Yes there is a performance difference, but because your code is doing different things:

• Solution A runs c over the range(1000-(a+b), 1000), which will be much shorter. (in fact it doesn't need to run c, it only needs to check for one value c = 1000-(a+b), since that's the only c-value for given a,b that satisfies the constraint (a + b + c) == 1000))
  • however it does compute and store ab = 1000-(a+b), which will be stored in the locals() dict
• Solution B runs c over the entire range(b, 1000). But it just uses the expression 1000-(a+b) directly, it doesn't store it to a local variable ab.

Answer 2

You have two false premises in your confusion:

• The methods find all triples. They do not; each one finds a single triple and then aborts.
• The upper method (aka "solution A") does fewer comparisons.

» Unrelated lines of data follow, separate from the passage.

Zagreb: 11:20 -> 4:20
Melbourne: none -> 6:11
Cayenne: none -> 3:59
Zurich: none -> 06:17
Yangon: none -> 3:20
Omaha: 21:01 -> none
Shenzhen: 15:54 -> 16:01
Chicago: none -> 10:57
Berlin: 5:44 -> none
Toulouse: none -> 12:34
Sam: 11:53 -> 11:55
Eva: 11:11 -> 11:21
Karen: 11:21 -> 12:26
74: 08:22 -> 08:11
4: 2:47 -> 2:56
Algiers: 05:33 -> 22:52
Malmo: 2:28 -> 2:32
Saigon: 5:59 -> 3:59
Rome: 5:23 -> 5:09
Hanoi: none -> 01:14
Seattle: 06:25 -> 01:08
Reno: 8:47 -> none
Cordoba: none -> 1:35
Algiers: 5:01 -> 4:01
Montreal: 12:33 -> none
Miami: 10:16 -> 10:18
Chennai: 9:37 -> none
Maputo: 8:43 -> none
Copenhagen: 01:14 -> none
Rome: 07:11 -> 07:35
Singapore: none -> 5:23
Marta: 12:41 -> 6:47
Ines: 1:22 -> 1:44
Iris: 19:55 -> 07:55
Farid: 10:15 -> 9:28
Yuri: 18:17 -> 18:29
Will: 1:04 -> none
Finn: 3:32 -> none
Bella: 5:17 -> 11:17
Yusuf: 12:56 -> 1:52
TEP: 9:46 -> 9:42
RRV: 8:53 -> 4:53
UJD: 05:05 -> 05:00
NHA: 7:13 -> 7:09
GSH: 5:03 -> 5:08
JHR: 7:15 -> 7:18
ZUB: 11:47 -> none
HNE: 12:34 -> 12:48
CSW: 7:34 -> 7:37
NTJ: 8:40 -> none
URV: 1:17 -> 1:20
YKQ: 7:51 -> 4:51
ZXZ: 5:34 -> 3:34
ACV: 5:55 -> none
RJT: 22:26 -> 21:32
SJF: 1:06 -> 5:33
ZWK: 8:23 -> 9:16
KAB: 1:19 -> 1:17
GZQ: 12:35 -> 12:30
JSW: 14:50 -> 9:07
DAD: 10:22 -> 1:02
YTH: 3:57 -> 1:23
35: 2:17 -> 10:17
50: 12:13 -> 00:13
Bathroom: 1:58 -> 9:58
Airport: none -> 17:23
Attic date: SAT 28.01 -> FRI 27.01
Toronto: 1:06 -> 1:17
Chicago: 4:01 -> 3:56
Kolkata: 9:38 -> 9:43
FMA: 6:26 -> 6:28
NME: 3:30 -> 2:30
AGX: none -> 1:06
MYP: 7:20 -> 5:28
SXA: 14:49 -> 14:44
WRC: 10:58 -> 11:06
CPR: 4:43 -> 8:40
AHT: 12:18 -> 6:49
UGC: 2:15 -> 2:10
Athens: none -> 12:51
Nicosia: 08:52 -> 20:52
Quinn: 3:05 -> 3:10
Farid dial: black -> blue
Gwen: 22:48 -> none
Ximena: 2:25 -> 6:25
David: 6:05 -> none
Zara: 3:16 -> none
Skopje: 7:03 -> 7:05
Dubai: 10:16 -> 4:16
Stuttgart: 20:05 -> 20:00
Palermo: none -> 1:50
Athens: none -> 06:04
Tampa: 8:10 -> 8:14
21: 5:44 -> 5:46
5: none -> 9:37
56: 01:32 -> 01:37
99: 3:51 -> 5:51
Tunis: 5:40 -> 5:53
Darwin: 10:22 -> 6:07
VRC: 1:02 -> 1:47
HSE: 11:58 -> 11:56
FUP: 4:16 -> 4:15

I added some basic instrumentation to test your premises:

import time

#Takes 9 Seconds
count = 0
start = time.time()
for a in range(1, 1000):
  for b in range(a, 1000):
    ab = 1000 - (a + b)
    for c in range(ab, 1000):
      count += 1
      if(((a + b + c) == 1000) and ((a**2) + (b**2) == (c**2))):
        print(a,b,c)
        print(count, time.time() - start)
        break


#Solution B
#Takes 7 Seconds
count = 0
start = time.time()
for a in range(1, 1000):
  for b in range(a, 1000):
    for c in range(b, 1000):
      count += 1
      if(((a + b + c) == 1000) and ((a**2) + (b**2) == (c**2))):
        print(a,b,c)
        print(count, time.time() - start)
        break

Output:

200 375 425
115425626 37.674554109573364
200 375 425
81137726 25.986871480941772

Solution B considers fewer triples. Do the math ... which is the lower value, b or 1000-a-b for this exercise?

Answer 3

You can just count total amount of iterations in each solution and see that A takes more iterations to find the result:

#Takes 9 Seconds
def A():
 count = 0
 for a in range(1, 1000):
  for b in range(a, 1000):
    ab = 1000 - (a + b)
    for c in range(ab, 1000):
      count += 1
      if(((a + b + c) == 1000) and ((a**2) + (b**2) == (c**2))):
        print(a,b,c)
        print('A:', count)
        return


#Solution B
#Takes 7 Seconds
def B():
 count = 0
 for a in range(1, 1000):
  for b in range(a, 1000):
    for c in range(b, 1000):
      count += 1
      if(((a + b + c) == 1000) and ((a**2) + (b**2) == (c**2))):
        print(a,b,c)
        print('B:', count)
        return

A()
B()

Output:

A: 115425626
B: 81137726

That's why A is slower. Also ab = 1000 - (a + b) takes time.